■ MATERIAL SHOWN
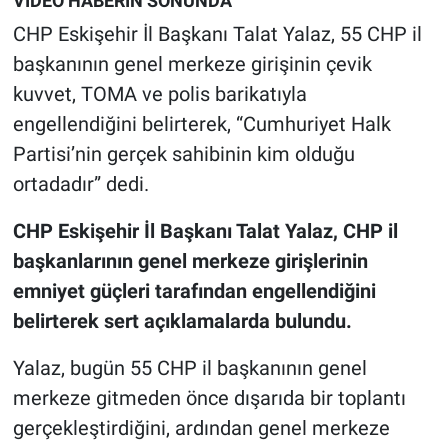
VİDEO HABERİN SONUNDA
CHP Eskişehir İl Başkanı Talat Yalaz, 55 CHP il
başkanının genel merkeze girişinin çevik
kuvvet, TOMA ve polis barikatıyla
engellendiğini belirterek, “Cumhuriyet Halk
Partisi’nin gerçek sahibinin kim olduğu
ortadadır” dedi.
CHP Eskişehir İl Başkanı Talat Yalaz, CHP il
başkanlarının genel merkeze girişlerinin
emniyet güçleri tarafından engellendiğini
belirterek sert açıklamalarda bulundu.
Yalaz, bugün 55 CHP il başkanının genel
merkeze gitmeden önce dışarıda bir toplantı
gerçekleştirdiğini, ardından genel merkeze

■ WORK INSTRUCTION
From the entries above, copy each line holding "merkeze".

■ RESPONSE AREA
başkanının genel merkeze girişinin çevik
başkanlarının genel merkeze girişlerinin
merkeze gitmeden önce dışarıda bir toplantı
gerçekleştirdiğini, ardından genel merkeze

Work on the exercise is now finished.